Theoretically, the loss function for classification has one-hot encoded targets (practically that takes too much memory so we do something more efficient that essentially works like a one-hot encoded vector). This means that the model is trained to return 0 for all categories but one, for which it is trained to return 1. Even if the prediction is 0.999 it is still not good enough and the model will keep calculating gradients and updating the weights leading to overfitting.

This is bad because at inference time it will always say 1 for the predicted category even if it’s not too sure (it will be overconfident), just because it was trained this way.

Now imagine the situation where you have a dataset with mislabeled images or images that contain two different types of targets. Your model will train on that mislabeled data, be overconfident, and eventually give you wrong results at inference time.

As a rule of thumb, your data will never be perfect. Therefore, we need to solve this problem of trying to guess exactly 1 or 0. We do this by replacing our 1s with a number bit less than 1 and our 0s with a number bit more than 0. The process of doing this is called label smoothing.

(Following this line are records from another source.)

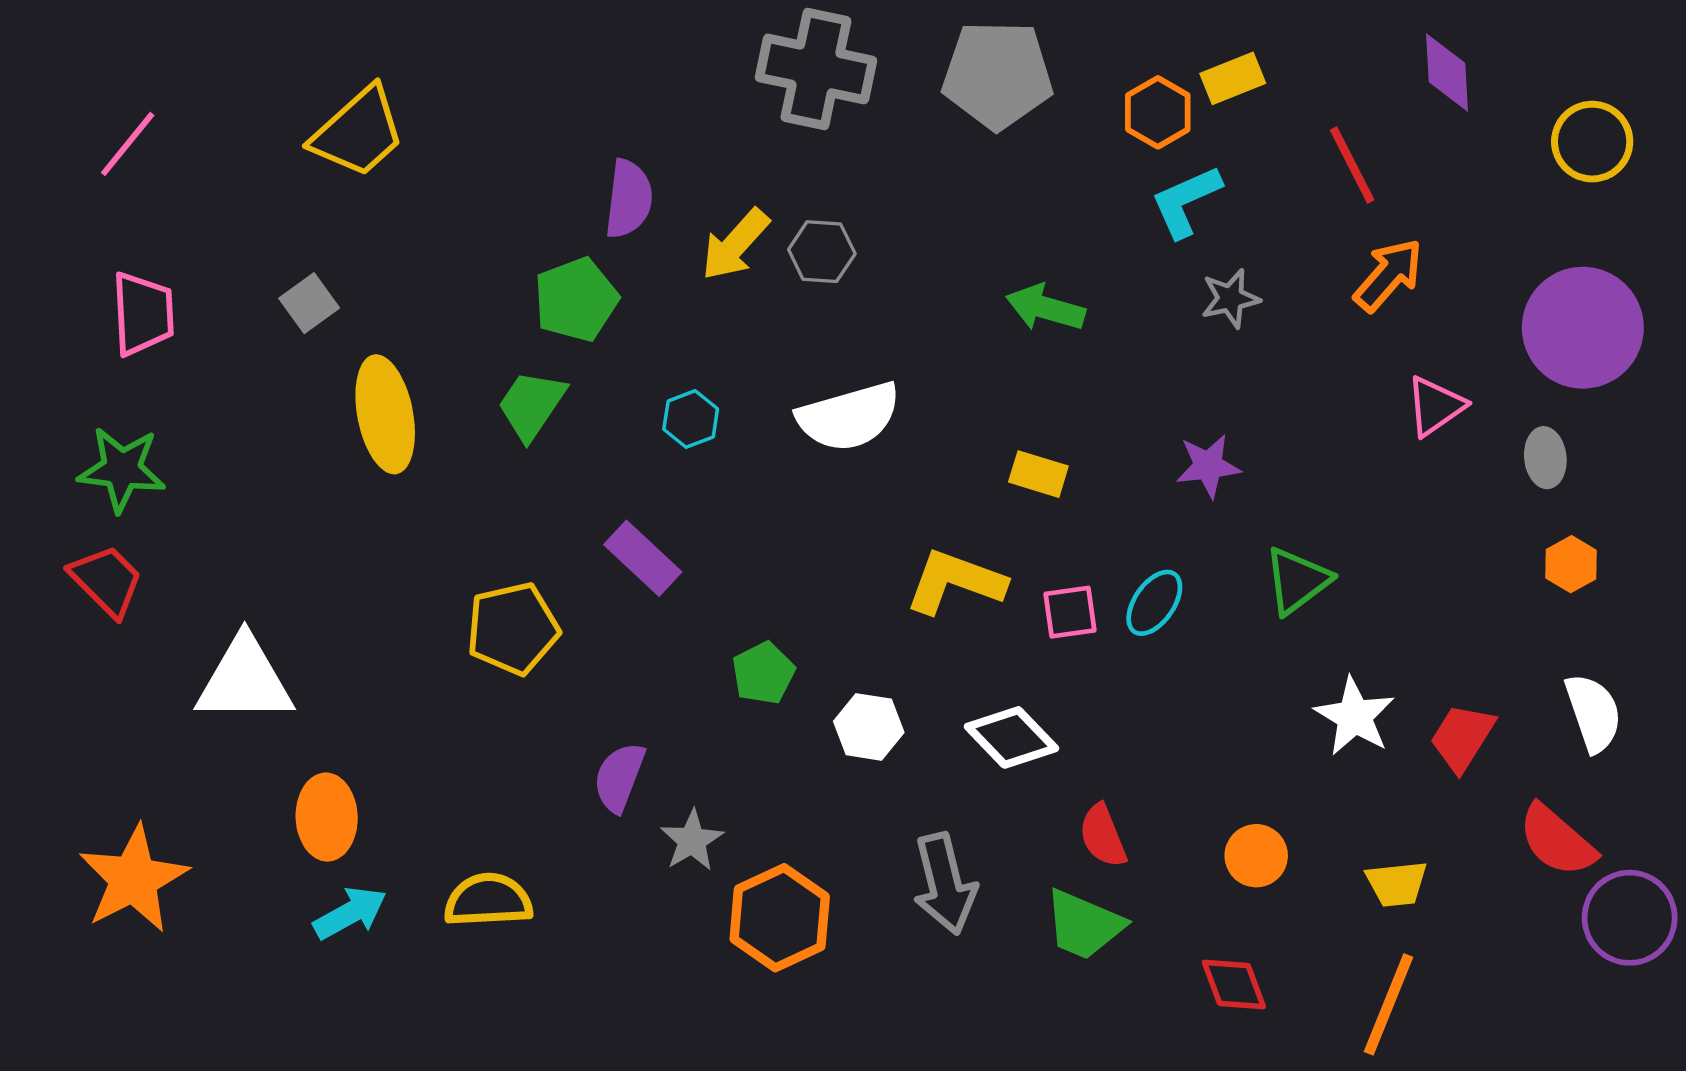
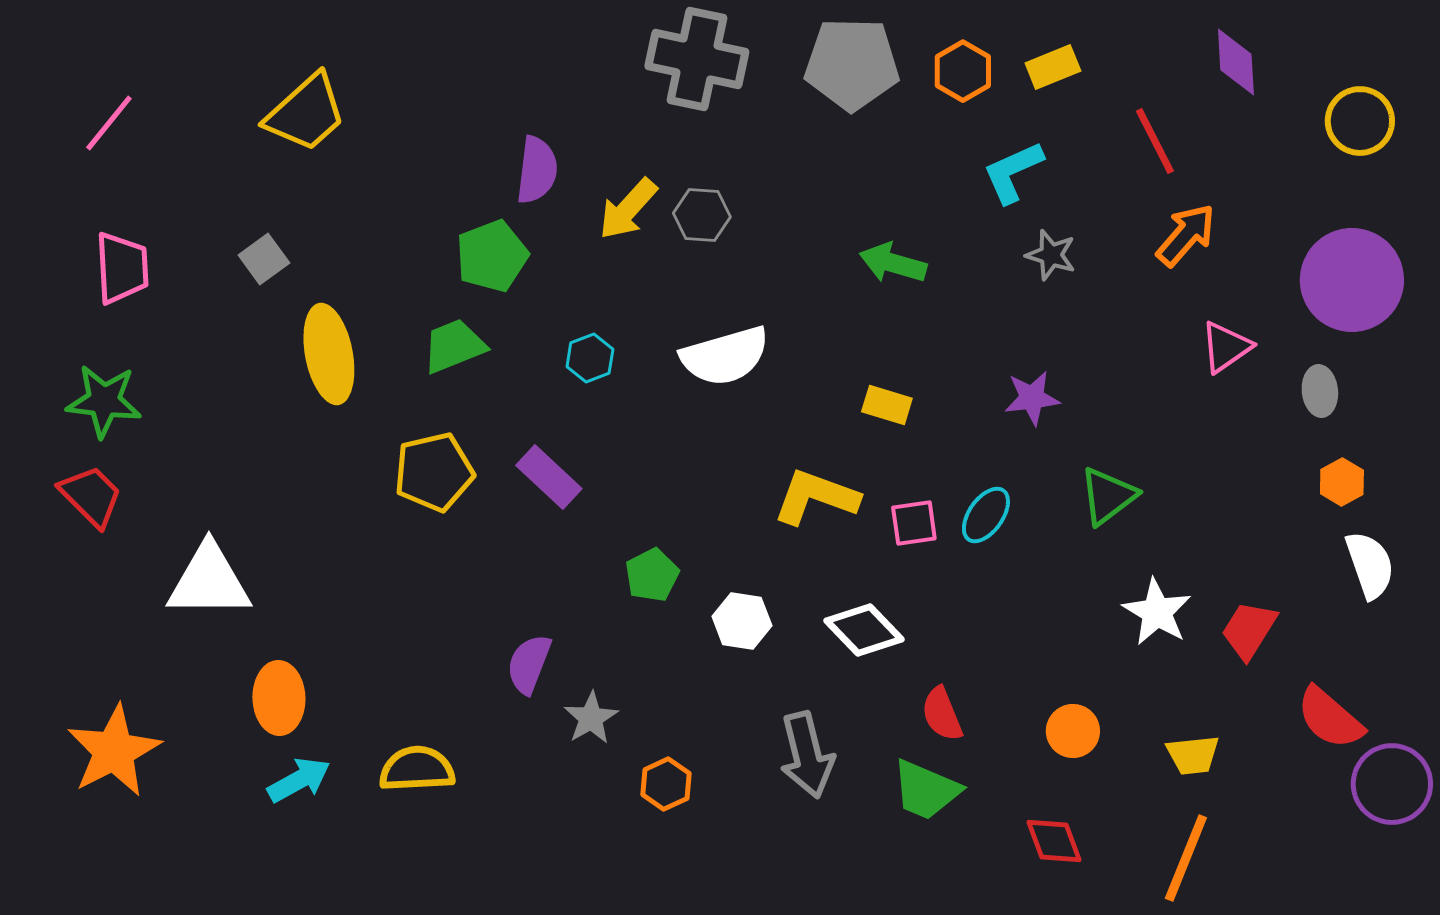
orange hexagon: (1158, 112) -> (963, 71), moved
gray star: (1230, 298) -> (1051, 255), turned 30
green trapezoid: (532, 405) -> (454, 346), turned 34
yellow pentagon: (513, 629) -> (434, 472), moved
white semicircle: (1593, 713) -> (1370, 565), moved
orange hexagon: (780, 918) -> (666, 784), size x0.6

Label Smoothing helps us encourage our model to be less confident and as a result makes the model more robust to mislabeled data ensuring better generalization during inference.

So, how does it work?

In practice, we start with one-hot encoded labels then replace all the 0s with \(\frac{\epsilon}{N}\) where \(\epsilon\) is a parameter (usually 0.1 i.e. 10% unsure about our labels) and \(N\) is the number of classes. Since we want the labels to add up to 1, we also replace the 1s with \(1 - \epsilon + \frac{\epsilon}{N}\).

\[ \begin{aligned} \sum_{i=1}^N p =& 1 \\ p_0(N-1) + p_1 =& 1 \\ p_1 =& 1 - p_0N + p_0 \\ p_1 =& 1 - \frac{\epsilon}{N}N + \frac{\epsilon}{N} \\ p_1 =& 1 - \epsilon + \frac{\epsilon}{N} \end{aligned} \]

Let, say if \(N=10\) and we use a default \(\epsilon=0.1\) then our labels for a target corresponding to index 3 will be:

\[[0.01, 0.01, 0.01, 0.91, 0.01, 0.01, 0.01, 0.01, 0.01, 0.01]\]

In practice, we don’t want to one-hot encode the labels, and fortunately we won’t need to (the one-hot encoding is just good to explain label smoothing and visualize it).

To use this in practice, we just have to change the loss function in our call to Learner:

model = xresnet50()
learn = Learner(dls, model, loss_func=LabelSmoothingCrossEntropy(),
metrics=accuracy)
learn.fit_one_cycle(5, 3e-3)

As with Mixup, to get benefits from label smoothing we need to train many epochs.

Conclusion

In CH-5 and CH-6 we learned a lot about transfer learning for CV. Now, we have learned techniques to help us with training models from scratch for CV. All that is left to do now is try these methods out on our own problems.